The Wild Side (The Wild Side #1)(25)
“It’s too much,” she sobbed, but she was shifting against me. “I feel too full.”
I started thrusting again, f**king her in absolute desperate earnest, but not going so deep, not grinding against that delicious part of her until the very end, when she fell apart again, and I let myself finally, mercifully come, jarring as deep as I could with a rough groan.
CHAPTER TEN
We turned off the cursed TV that was still blasting music videos and went to clean ourselves up. In new sweats and wet hair, she tugged me silently to my library, where she grabbed one of my books, which she’d dog-eared about a fourth of the way in. She curled up on my worn-in brown leather sofa and started reading.
It was the first novel I’d ever written, and I wasn’t sure I wanted her to read it, but she seemed to have already started in on it, so it was a bit late to stop her.
She glanced up, saw my face, and smiled. “It’s really good.
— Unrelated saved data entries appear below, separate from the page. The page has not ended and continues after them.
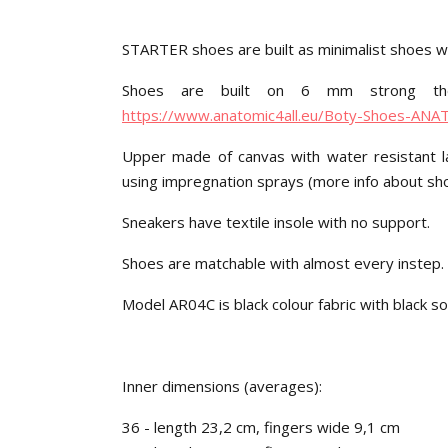
STARTER shoes are built as minimalist shoes wit
Shoes are built on 6 mm strong ther
https://www.anatomic4all.eu/Boty-Shoes-AN
Upper made of canvas with water resistant l
using impregnation sprays (more info about sh
Sneakers have textile insole with no support.
Shoes are matchable with almost every instep.
Model AR04C is black colour fabric with black so
Inner dimensions (averages):
36 - length 23,2 cm, fingers wide 9,1 cm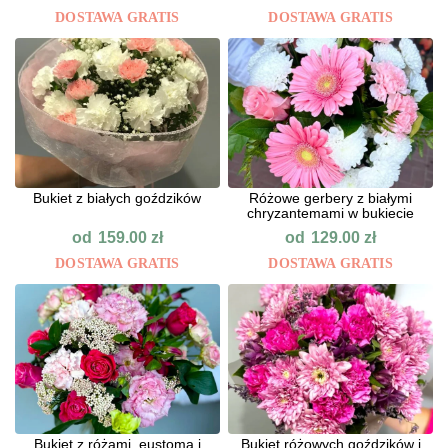
DOSTAWA GRATIS
DOSTAWA GRATIS
Bukiet z białych goździków
Różowe gerbery z białymi
chryzantemami w bukiecie
od
od
159.00
zł
129.00
zł
DOSTAWA GRATIS
DOSTAWA GRATIS
Bukiet z różami, eustomą i
Bukiet różowych goździków i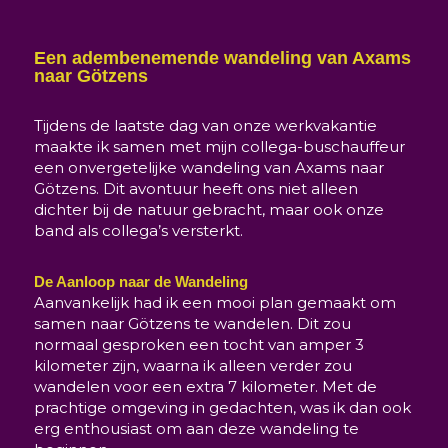
Een adembenemende wandeling van Axams
naar Götzens
Tijdens de laatste dag van onze werkvakantie
maakte ik samen met mijn collega-buschauffeur
een onvergetelijke wandeling van Axams naar
Götzens. Dit avontuur heeft ons niet alleen
dichter bij de natuur gebracht, maar ook onze
band als collega’s versterkt.
De Aanloop naar de Wandeling
Aanvankelijk had ik een mooi plan gemaakt om
samen naar Götzens te wandelen. Dit zou
normaal gesproken een tocht van amper 3
kilometer zijn, waarna ik alleen verder zou
wandelen voor een extra 7 kilometer. Met de
prachtige omgeving in gedachten, was ik dan ook
erg enthousiast om aan deze wandeling te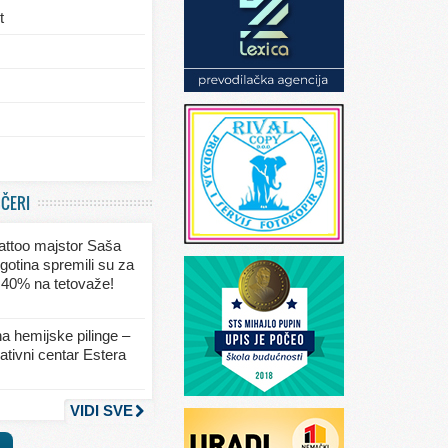
t
/eksterijera
UČERI
ja
 tattoo majstor Saša
va
gotina spremili su za
 40% na tetovaže!
seksa
a hemijske pilinge –
tivni centar Estera
nja
VIDI SVE
a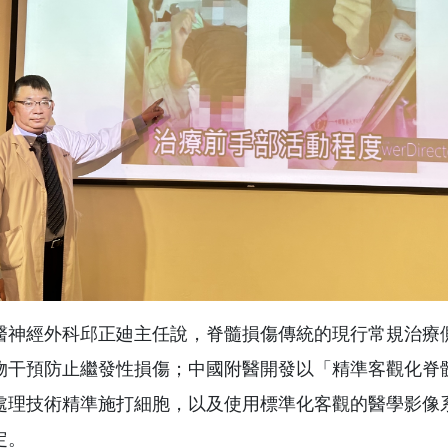
醫神經外科邱正廸主任說，脊髓損傷傳統的現行常規治療
物干預防止繼發性損傷；中國附醫開發以「精準客觀化脊
處理技術精準施打細胞，以及使用標準化客觀的醫學影像系
定。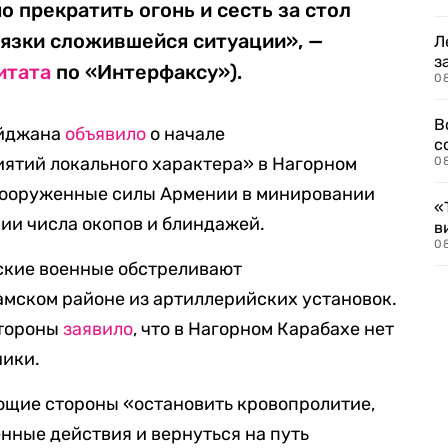
прекратить огонь и сесть за стол
вязки сложившейся ситуации», —
Л
з
итата
по «Интерфаксу»).
0
В
айджана
объявило
о начале
с
ятий локального характера» в Нагорном
0
Вооруженные силы Армении в минировании
«
нии числа окопов и блиндажей.
в
0
нские военные обстреливают
амском районе из артиллерийских установок.
стороны
заявило
, что в Нагорном Карабахе нет
ники.
щие стороны «остановить кровопролитие,
нные действия и вернуться на путь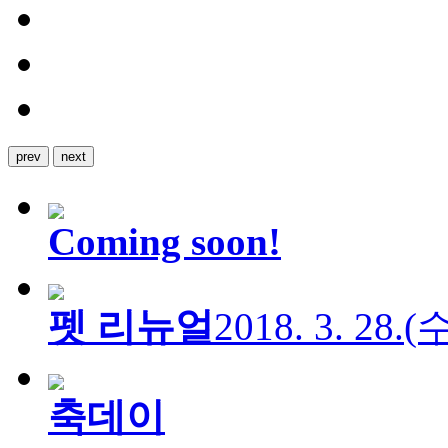
prev
next
Coming soon!
펫 리뉴얼
2018. 3. 28.
축데이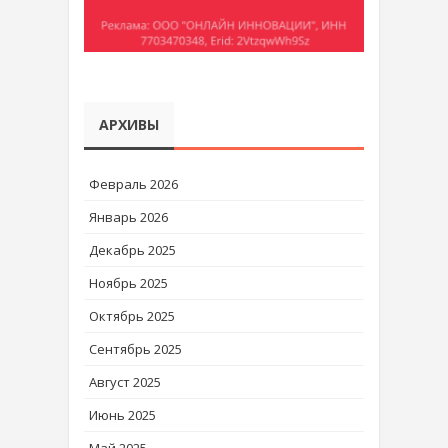
АРХИВЫ
Февраль 2026
Январь 2026
Декабрь 2025
Ноябрь 2025
Октябрь 2025
Сентябрь 2025
Август 2025
Июнь 2025
Май 2025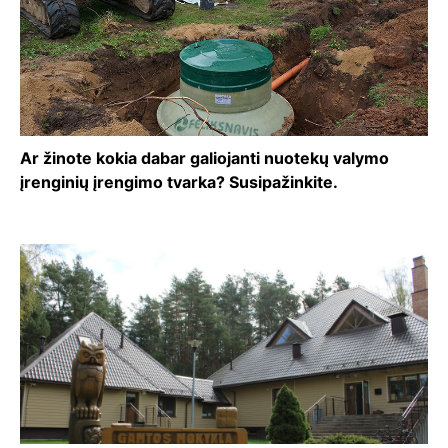
Ar žinote kokia dabar galiojanti nuotekų valymo
įrenginių įrengimo tvarka? Susipažinkite.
I was drawn in right away. I’m a hundred pages in and I already feel like I’m submerged in this world you’ve created.”
I started wringing my hands, a nervous habit of mine that usually only presented itself before TV interviews. “Thanks. That world has been a part of my life for many years now. Though I wrote that one so long ago, I’m not really sure I can recommend it as my best work.”
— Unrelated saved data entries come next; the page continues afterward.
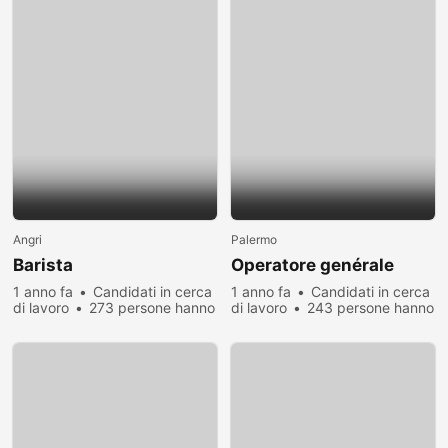
Angri
Palermo
Barista
Operatore genérale
1 anno fa
Candidati in cerca
1 anno fa
Candidati in cerca
di lavoro
273 persone hanno
di lavoro
243 persone hanno
visualizzato
visualizzato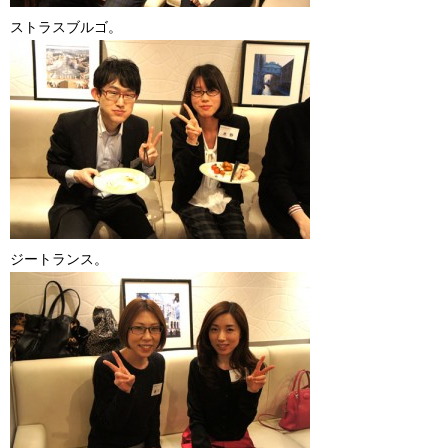
ストラスブルゴ。
ジートランス。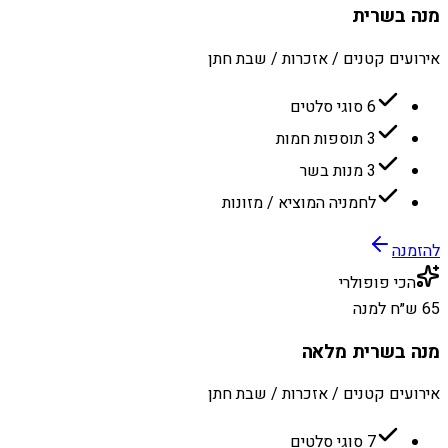
מנה בשרית
אירועים קטנים / אזכרות / שבת חתן
6 סוגי סלטים
3 תוספות חמות
3 מנות בשר
לחמניה המוציא / מזונות
להזמנה
הכי פופולרי
65 ש״ח למנה
מנה בשרית מלאה
אירועים קטנים / אזכרות / שבת חתן
7 סוגי סלטים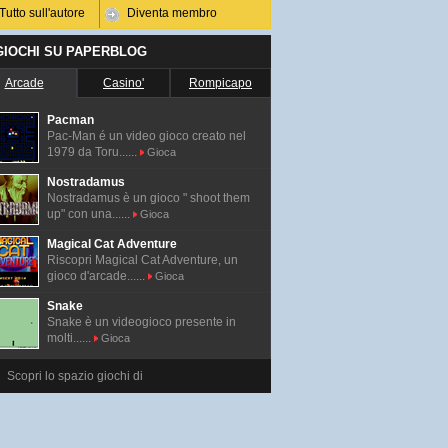
Tutto sull'autore
Diventa membro
 GIOCHI SU PAPERBLOG
Arcade
Casino'
Rompicapo
Pacman
Pac-Man é un video gioco creato nel
1979 da Toru......
Gioca
Nostradamus
Nostradamus è un gioco " shoot them
up" con una......
Gioca
Magical Cat Adventure
Riscopri Magical Cat Adventure, un
gioco d'arcade......
Gioca
Snake
Snake è un videogioco presente in
molti......
Gioca
Scopri lo spazio giochi di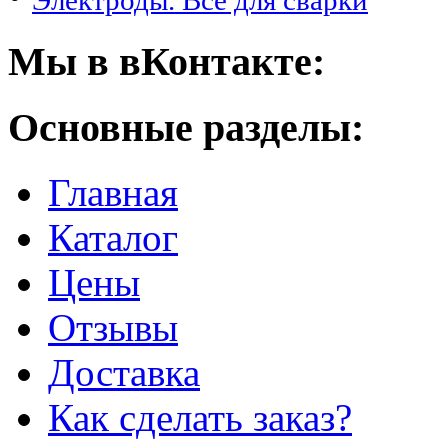
Электроды. Все для сварки
Мы в вКонтакте:
Основные разделы:
Главная
Каталог
Цены
Отзывы
Доставка
Как сделать заказ?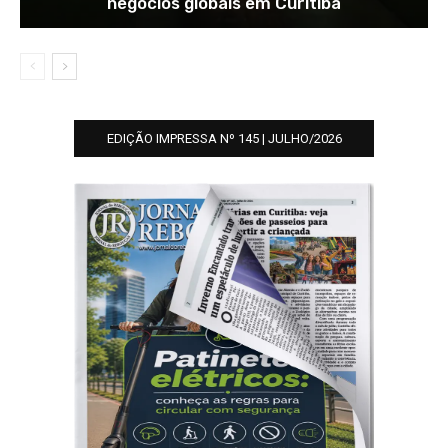
negócios globais em Curitiba
EDIÇÃO IMPRESSA Nº 145 | JULHO/2026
“This was one of your first, right?”
“The very first.”
She looked impressed, her pretty mouth moving into a little O. “That’s amazing. What a talent you have. I love the tone of the book, too. It’s so gritty and dark. Twisted, really. Just perfect.”
I smiled wryly. “That’s sort of the genre. To be honest, I’d like to try something completely different, branch out a bit.”
She sat up, looking genuinely interested in what I was saying, which was not a reaction I was accustomed to from someone outside of the business. “Oh yeah? Like what?”
“I’d love to do a character piece. Something emotional and raw, and that never mentions a word about forensics or blood spatter.”
“You should do it.”
“I could. I’m only contracted for one book a year with my publisher, at the moment, but I’d hate to sign on for more, and be stuck in deadline mode even more frequently.”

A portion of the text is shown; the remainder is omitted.